After seeing Max McLean perform a one-man play in New York, playwright Jeffrey Fiske had a conversation with him that went something like this:
“Hello, Max? I just saw your production of Genesis and, y’know, you’d make a great Screwtape. I’d like to write an adaptation for the stage.”
“Hold on. Are you saying you just saw me depict several heroes of the Bible and your response is that I should play a demon?”
“Yes.”
“Makes sense to me. I’m in.”
McLean now embodies the devilish title character in C. S. Lewis’ The Screwtape Letters six times a week. Having played to sold out theaters in New York City and Washington, D.C., the Fellowship for the Performing Arts’ production is enjoying an extended run at the Mercury Theatre in Chicago. Its glowing reception from audience and critics alike is indicative of both Lewis’ wide appeal and the production team’s commitment to dramatic excellence.
McLean and Fiske’s first hurdle was securing the rights to Lewis’ classic novel; the second, perhaps even more daunting one, was translating it from the page to the stage. The challenge is that Screwtape is told through a series of letters jam-packed with heavy theological ideas—all from the demon’s point of view. Through this correspondence, Screwtape mentors the young apprentice devil, Wormwood, on the art of temptation and how to undermine the formation of faith and virtue in his human target, the Patient.
“In the beginning, we were very taken with the rich ideas that Lewis was trying to present, in a kind of devotional way,” McLean says. “This really resonated with me, but didn’t seem best for the stage. Lewis’ work is so dense. We felt the audience would get lost in just the ideas, miss the story and subsequently miss the ideas as well. So after a little trial and error, we found that if we focused on finding the story, and telling that story, the ideas will come.”
At the heart of the play is the hunt for the Patient’s soul, wooing him away from the Enemy, the demon’s name for God. To heighten that story, the creative team of McLean and Fiske utilize a character that is only mentioned once in the novel: the secretary Toadpipe. Played by Yvonne Gougelet, Toadpipe serves as the scribe for Screwtape, taking care of all the letter management issues and freeing up the senior devil to pontificate and storm around the aesthetically pleasing office in hell.

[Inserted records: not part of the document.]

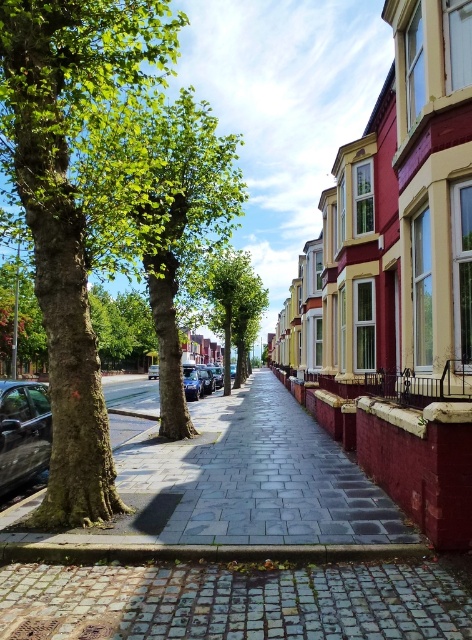 Can you confirm if green leafy tree at center is wider than shiny blue car at center?

No, green leafy tree at center is not wider than shiny blue car at center.

Who is positioned more to the left, green leafy tree at center or shiny blue car at center?

shiny blue car at center

Between point (218, 310) and point (149, 365), which one is positioned behind?

The point (149, 365) is more distant.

More importantly, Toadpipe morphs into the human characters and personifies many of the ideas which helps clarify for the audience what Lewis is doing in creating this upside-down spirit world. Yet Toadpipe never speaks a word. She croaks, screeches and grunts. She climbs up a ladder, seals all the letters and munches on what looks like a bone. But she also adopts the posture of the humans in a way that draws the audience in, allowing the imagination to create an emotional bond with the core of the story.
At first, the audience may not be sure how they feel about Screwtape himself. McLean is a powerful figure on stage with a rich resonating voice. His beginning monologue is an address to Young Devils in Tempters’ Training College—I was a bit removed from it, wondering where I might find a way in to connect with this character. Yet the very next scene, McLean was able to reveal an authentic emotional life within Screwtape, perhaps a chink in his armor, that truly captivates. The combination of all these elements, of Toadpipe’s antics, of Screwtape’s growing frustration, and of the civility of a collegiate correspondence school, create a provocative evening of theater that is at once funny and frightening.
On the night that I saw the play, a Q & A followed the performance. Two thirds of the audience stayed for it. I spotted small groups from about four different churches from around Chicago-land. Yet it seemed they had brought friends who were not necessarily from their church, but were interested in an evening of professional theater. Several groups continued the conversations from the Q & A into the bar next door. I noticed McLean and Fiske were also there, making themselves available to groups of people who wanted to discuss the ideas of the play. The event not only brought the novel to life, but became a kind of communal affair.
Certainly the individual can read the novel and wrestle with the ideas in the privacy of their own home. However, when Screwtape is standing a few feet away in real flesh and blood, and he steps down afterwards and dialogues about what just took place, and when others around you are engaging in the concepts of the play, those ideas become harder to dismiss.
It’s easy to dismiss the idea that evil is real or at least is not personified by a devil. “Perhaps evil happens,” we may say, “but is it calculated and authored by some demon out to get us? That’s just in the movies.” The irony is that Screwtape counsels Wormwood about lulling the humans into disbelieving in the devil’s existence, adding “the safest way to hell is the gradual one.” The young demons try to tempt with the spectacular sins, but the surest way to win them over is the slippery slope of slothfulness or selfishness or indifference.
McLean explains, “Lewis wanted to hold up a mirror and expose us to what evil may be rooted in, to look into the mind of the Tempter, and to show us how easily we succumb to his voice. After people see this production, they’re drawn back to the book, perhaps coming to it for the first time, and with a renewed awareness of the Tempter’s craftiness.”